[resolved] Save rejected rows

Loneliness · ‎2014-09-24

Hi everybody, i am reading from a delimited file and writing the output in a table. The source file has this schema :
a:varchar
b:integer
c:date
c:varchar
Some of the rows have more fields than the expected and they should be rejected, what i need to do is to save these rejected rows somewhere. Can i achieve that without knowing before how many fields the row has?
Than you all

Anonymous · ‎2014-09-24

Hi,

Some of the rows have more fields than the expected and they should be rejected,

Could you please elaborate your case with an example with input and expected output values? Are your looking for TalendHelpCenter:tSchemaComplianceCheck which helps to ensure the data quality of any source data against a reference data source.
Best regards
Sabrina

Loneliness · ‎2014-09-24

Hi Sabrina, as you see in the screenshot, my file has 2 fields: region_id: integer and region_name:varchar.
The last 2 rows of the file have 3 fields and what i want to do is to save the rejected rows in all cases. tSchemaComplianceCheck would check types, nullability and length of rows against reference values but what if in my file i have a row that has the 2 first fields correct but it has other fields? tSchemaComplianceCheck will not detect this row.
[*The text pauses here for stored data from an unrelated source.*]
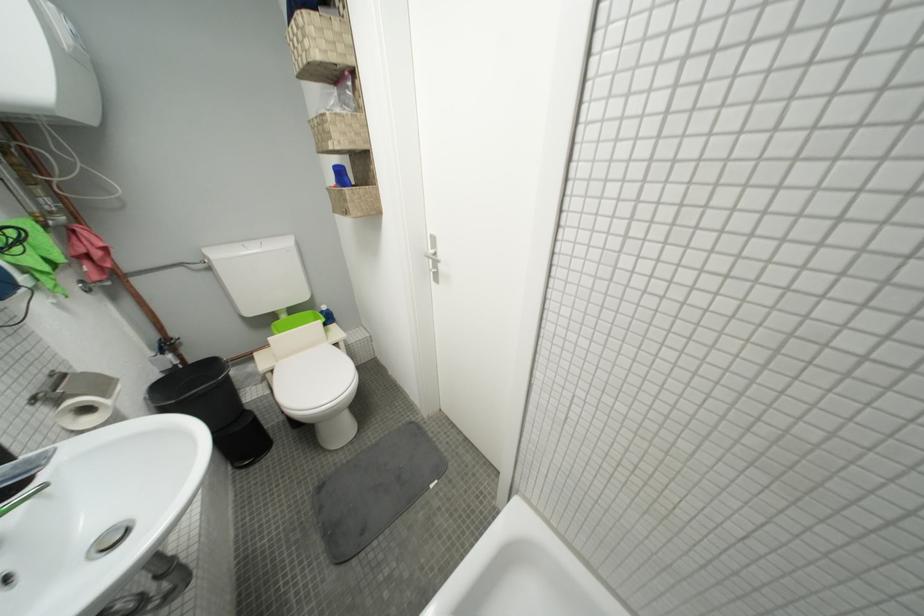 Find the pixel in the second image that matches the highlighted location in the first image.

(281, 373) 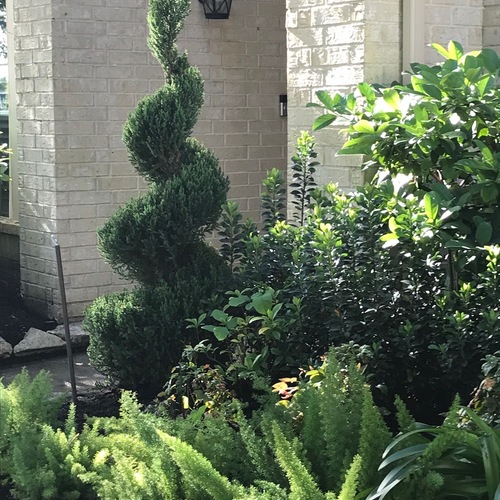 Find the location of `lamp`. lamp is located at coordinates (215, 9). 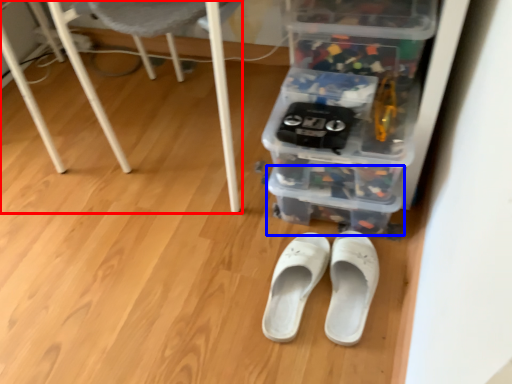 Question: Among these objects, which one is nearest to the camera, furniture (highlighted by a red box) or storage box (highlighted by a blue box)?

Choices:
 (A) furniture
 (B) storage box

Answer: (A)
I want the third row of my file (3,b,c) to be rejected and saved somehow...is it possible?
Thank you

Anonymous · ‎2014-09-24

Hi,
You can set a length limitation for your column "Region_name" to avoid your third row of file (3,b,c).
See my pic, feel free to let me know if it is Ok with you.
Best regards
Sabrina

Loneliness · ‎2014-09-24

Thank you Sabrina for your reply, actually, this resolve only in part my problem, i still need to save the whole rejected row in my output, including the additional fields if any, and your solution only show the first 2 fields because the source file schema has only 2 fields.
For example: the row (3,b,c) is correctly rejected, but in the rejected output i only have:
|=---+----+-------------------------------
|code|name|errorMessage
|=---+----+-------------------------------
|3 |b | name.length() > 1 failed
so i loose the third field (c)...
Thanks again

Anonymous · ‎2014-09-25

Hi,
For your input data:
1,Europe
2,Asia
a,b,c
3,b,c

If you want to use "," as field separator, you need add a column filed 3 for your third field (c)...
See my pics
Best regards
Sabrina

Anonymous · ‎2014-09-26

Hi cheaito,

Any update for your issue? Is this solution resolve your issue?
Best regards
Sabrina

Loneliness · ‎2014-09-26

Hi Sabrina, actually no...what i wanted to achieve is the following:
I define the file schema as 2 fields Field1: int; Field2: String
For some reason, the source file has some wrong rows that do not respect this schema and these rows have more fields (more separators)
I want my job to reject these rows and to show me the rejected row entirely and not only part of it!
I can't modify the schema definition of the source file because it should have only 2 fields and i want the job to reject those rows, if any, that have more fields and in my output i want to see something like this:
The row: "3,b,c" was rejected because it has more fields than the expected!
Thank you again

Talend Data Integration

v5.x